A good number, let’s say 40%, are local brands. I have no problem with this, but it is apparently a source of distress for many visitors who want Taiwan and nothing besides. A group of kids behind me evaporated after learning—from their phones—that a stall was locally-owned.
“I am not going to line up for something Singaporean,” one of them declared, before running off to join a more authentically Taiwanese queue …
If you’re a tourist who wandered into Shilin by chance, you would probably think the queues are for an audience with the Pope.
I tried queuing for Hot-star chicken, which was probably the third or fourth most popular stall at the market. Big mistake. I started at 6:02 and I did not get my chicken until approximately 2 hours later, at 8:07. By that time, my left leg was cramping, my back needed physio, and I was so hungry they could have handed me a deep-fried Adidas insole, and I would have finished it and licked my fingers.
Along the way, I also finished William Faulkner’s Light In August (audiobook version), and witnessed true despair in the faces of my fellow queuers. The couple in front of me started optimistic but grew increasingly despondent as they passed the 1-hour mark.
For the family behind me, there was nothing but remorse. They began complaining about 45 minutes in and didn’t stop. When they finally ordered the chicken, the mother turned to me and shook her head in genuine sadness, despairing at the state of, I don’t know—Singapore? Humanity? The world as we found it?
Of course, the most ridiculous thing—it’s for Hotstar Large Chicken.
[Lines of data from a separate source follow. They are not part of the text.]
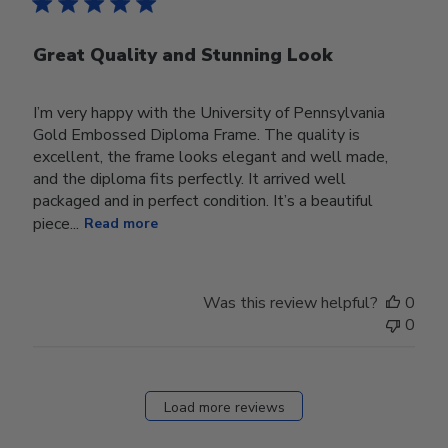
Great Quality and Stunning Look
I’m very happy with the University of Pennsylvania
Gold Embossed Diploma Frame. The quality is
excellent, the frame looks elegant and well made,
and the diploma fits perfectly. It arrived well
packaged and in perfect condition. It’s a beautiful
piece...
Read more
Was this review helpful?
0
0
Load more reviews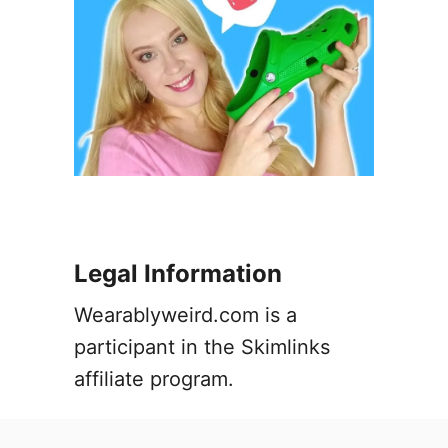
w
t
o
F
i
x
i
t
Legal Information
Wearablyweird.com is a
participant in the Skimlinks
affiliate program.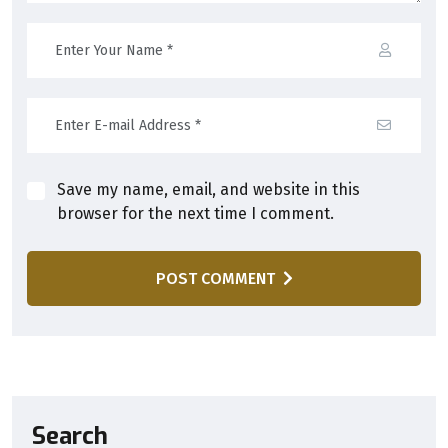
Save my name, email, and website in this
browser for the next time I comment.
POST COMMENT
Search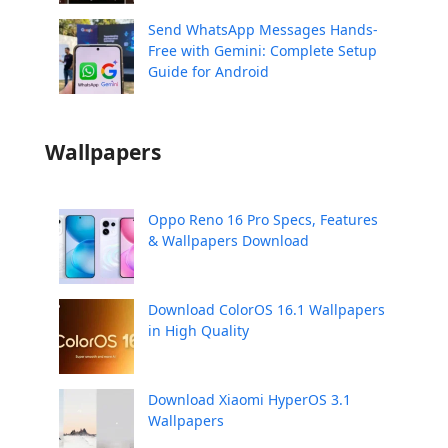
Send WhatsApp Messages Hands-
Free with Gemini: Complete Setup
Guide for Android
Wallpapers
Oppo Reno 16 Pro Specs, Features
& Wallpapers Download
Download ColorOS 16.1 Wallpapers
in High Quality
Download Xiaomi HyperOS 3.1
Wallpapers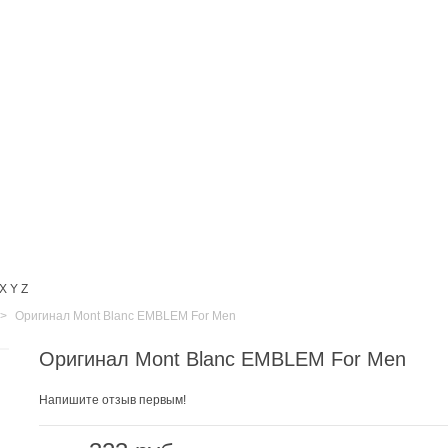
X
Y
Z
>
Оригинал Mont Blanc EMBLEM For Men
Оригинал Mont Blanc EMBLEM For Men
Напишите отзыв первым!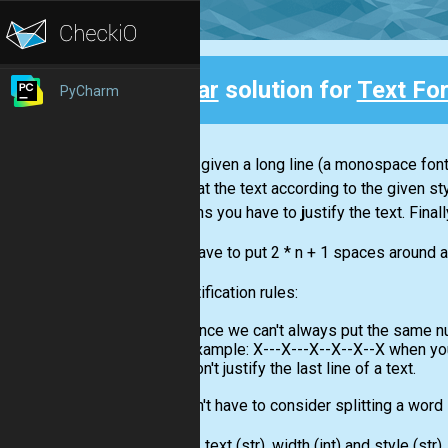
Clear
solution for
Text Fo
PyCharm
Back
You are given a long line (a monospace font)
to format the text according to the given st
"j"
means you have to
j
ustify the text. Fina
If you have to put 2 * n + 1 spaces around a 
The justification rules:
since we can't always put the same nu
example: X---X---X--X--X--X when you
don't justify the last line of a text.
You won't have to consider splitting a word
Input:
A text
(str)
, width
(int)
and style
(str)
.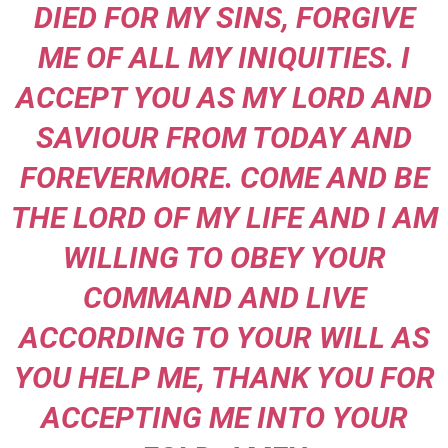
DIED FOR MY SINS, FORGIVE
ME OF ALL MY INIQUITIES. I
ACCEPT YOU AS MY LORD AND
SAVIOUR FROM TODAY AND
FOREVERMORE. COME AND BE
THE LORD OF MY LIFE AND I AM
WILLING
TO OBEY YOUR
COMMAND AND LIVE
ACCORDING TO YOUR WILL AS
YOU HELP ME, THANK YOU FOR
ACCEPTING ME INTO YOUR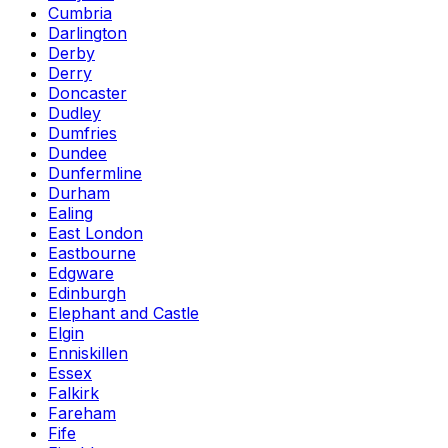
Cumbria
Darlington
Derby
Derry
Doncaster
Dudley
Dumfries
Dundee
Dunfermline
Durham
Ealing
East London
Eastbourne
Edgware
Edinburgh
Elephant and Castle
Elgin
Enniskillen
Essex
Falkirk
Fareham
Fife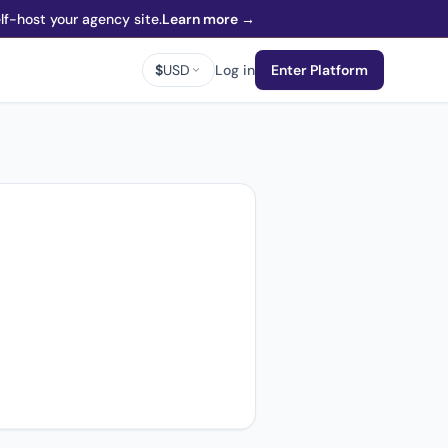
f-host your agency site.
Learn more →
$
USD
Log in
Enter Platform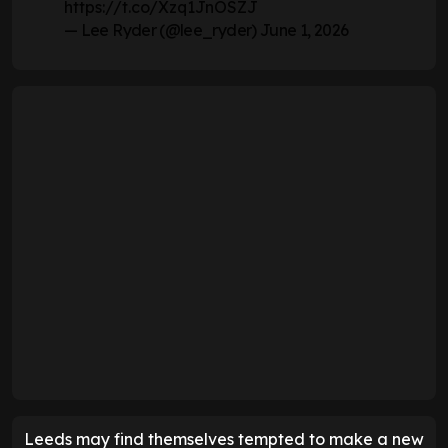
https://t.co/Xzq1JnOSZJ
— Lee Ryder (@lee_ryder)
June 1, 2026
Leeds may find themselves tempted to make a new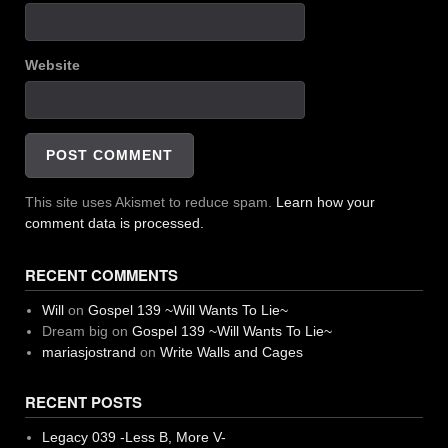
Website
This site uses Akismet to reduce spam.
Learn how your
comment data is processed.
RECENT COMMENTS
Will
on
Gospel 139 ~Will Wants To Lie~
Dream big
on
Gospel 139 ~Will Wants To Lie~
mariasjostrand
on
Write Walls and Cages
RECENT POSTS
Legacy 039 -Less B, More V-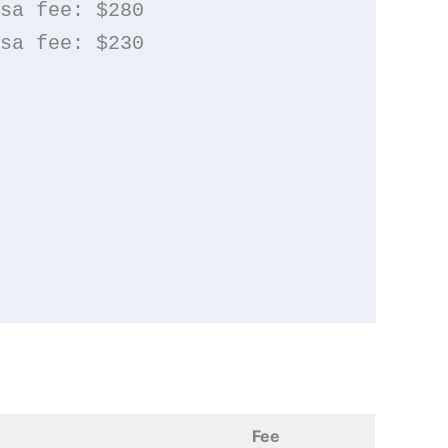
isa fee: $280
isa fee: $230
Fee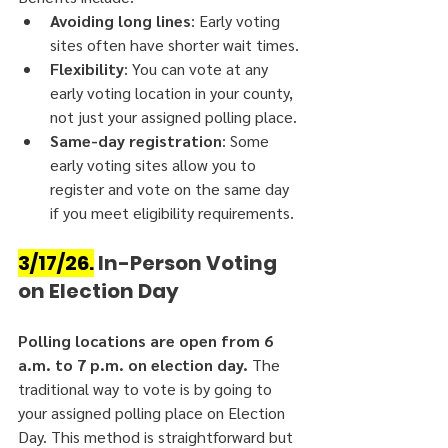
Avoiding long lines
: Early voting 
sites often have shorter wait times.
Flexibility
: You can vote at any 
early voting location in your county, 
not just your assigned polling place.
Same-day registration
: Some 
early voting sites allow you to 
register and vote on the same day 
if you meet eligibility requirements.
3/17/26.
 In-Person Voting 
on Election Day
Polling locations are open from 6 
a.m. to 7 p.m. on election day.
 The 
traditional way to vote is by going to 
your assigned polling place on Election 
Day. This method is straightforward but 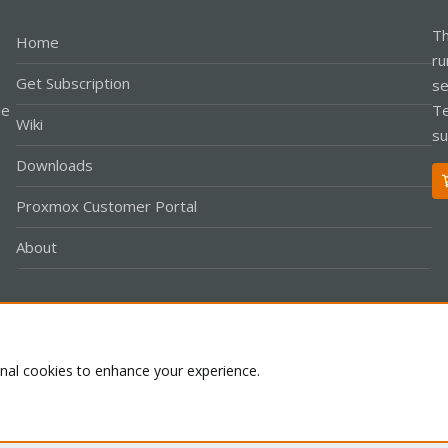
Th
Home
ru
Get Subscription
se
le
Te
Wiki
su
Downloads
Proxmox Customer Portal
About
Co
onal cookies to enhance your experience.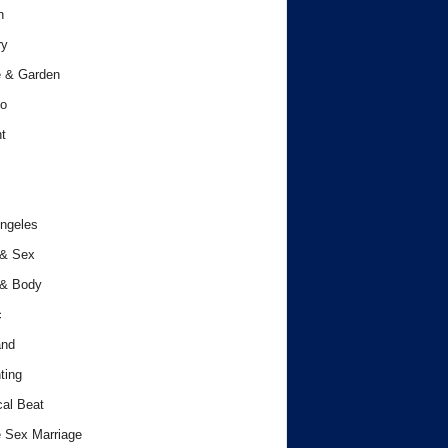
h
ry
 & Garden
o
t
ngeles
 & Sex
 & Body
c
and
ting
cal Beat
 Sex Marriage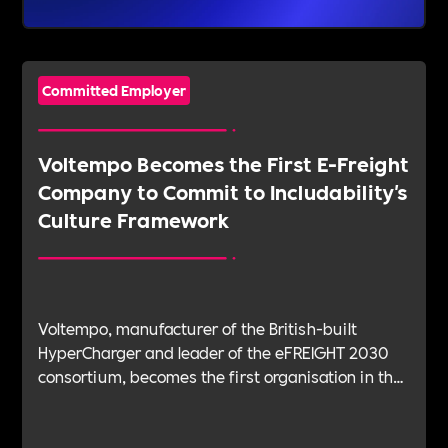
Committed Employer
Voltempo Becomes the First E-Freight
Company to Commit to Includability's
Culture Framework
Voltempo, manufacturer of the British-built
HyperCharger and leader of the eFREIGHT 2030
consortium, becomes the first organisation in the
electric freight sector to join Includability as a
Committed Employer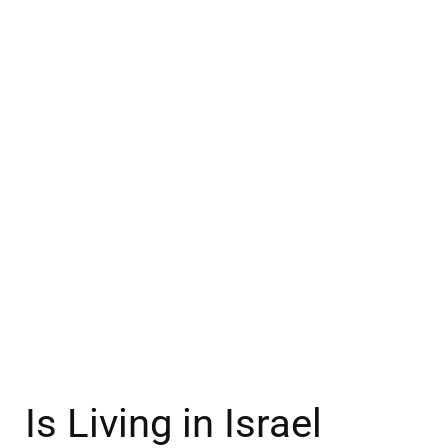
Is Living in Israel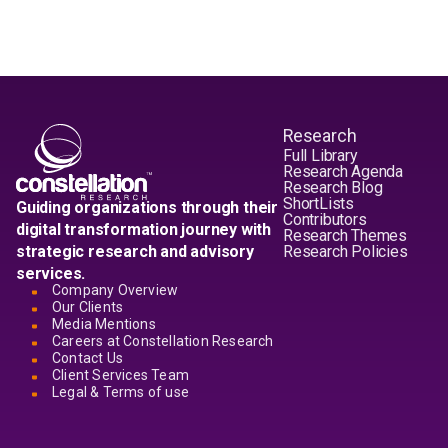
Research
Full Library
Research Agenda
Research Blog
ShortLists
Guiding organizations through their
Contributors
digital transformation journey with
Research Themes
strategic research and advisory
Research Policies
services.
Company Overview
Our Clients
Media Mentions
Careers at Constellation Research
Contact Us
Client Services Team
Legal & Terms of use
An authentic Taiwanese product readily available at any one of their three Singapore franchises. One of which was only 15 minutes away at Jurong Point.
So why is everyone doing this to ourselves?
Why I am doing this? I shudder when I walk past the even longer line for Devil XXL Fried Chicken, and its 4-hour wait.
The real question is, why do Singaporeans exhibit such a great willingness to queue for food? 10 to 15 years ago, food did not occupy such a central position in our national psyche. There was shopping, the Mercedes Benz, and any amount of luxury handbags to tempt the Singaporean consumer.
Yet at some point in time, retail died, bubble tea came back, and food’s importance grew and grew until there were more poached eggs on Instagram than there are people.
Is there some hole inside us we are trying to fill with food? Is it a quiet lament for some kind of unfulfilled longing? Should we replace the moon on our national flag with a chicken cutlet and the five stars with a queue of people?
I honestly don’t know, but this is the kind of question you ask yourself when you are feeling light-headed after 1 hour 20 minutes of queueing, when your photographer has gone missing with the bubble tea money and the end seems nowhere in sight.